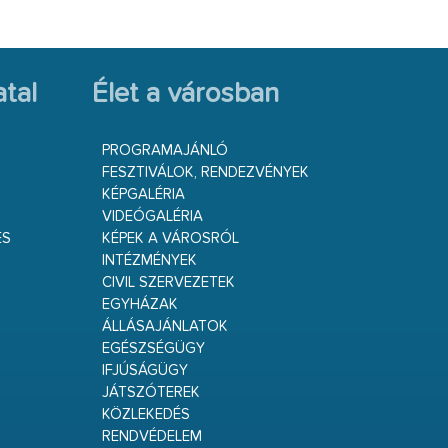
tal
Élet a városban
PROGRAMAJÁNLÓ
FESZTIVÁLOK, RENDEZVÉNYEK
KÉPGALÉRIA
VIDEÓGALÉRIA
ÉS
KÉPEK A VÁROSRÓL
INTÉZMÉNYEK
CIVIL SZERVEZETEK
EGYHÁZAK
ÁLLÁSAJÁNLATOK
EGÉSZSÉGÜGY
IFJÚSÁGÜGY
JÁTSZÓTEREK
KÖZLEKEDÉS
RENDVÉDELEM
+ + + + + + +
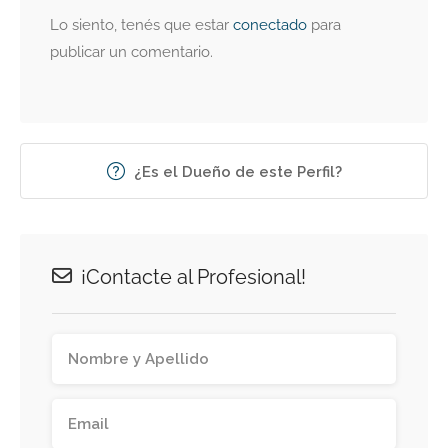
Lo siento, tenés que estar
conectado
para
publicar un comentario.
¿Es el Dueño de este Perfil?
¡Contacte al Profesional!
+ + + + + + +
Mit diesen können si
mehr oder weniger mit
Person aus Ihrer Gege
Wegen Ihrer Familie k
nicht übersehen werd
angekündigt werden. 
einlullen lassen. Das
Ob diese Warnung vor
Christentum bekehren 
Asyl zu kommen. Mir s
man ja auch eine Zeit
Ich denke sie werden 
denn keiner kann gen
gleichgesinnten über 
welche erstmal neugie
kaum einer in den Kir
+ + + + + + +
## Exercise prompt
Taking the entries above, write out exactly each line from the one holding "Christentum bekehren" to the one holding "kaum einer in den Kir", both included, and stop there.

## Solution to the exercise
Christentum bekehren 
Asyl zu kommen. Mir s
man ja auch eine Zeit
Ich denke sie werden 
denn keiner kann gen
gleichgesinnten über 
welche erstmal neugie
kaum einer in den Kir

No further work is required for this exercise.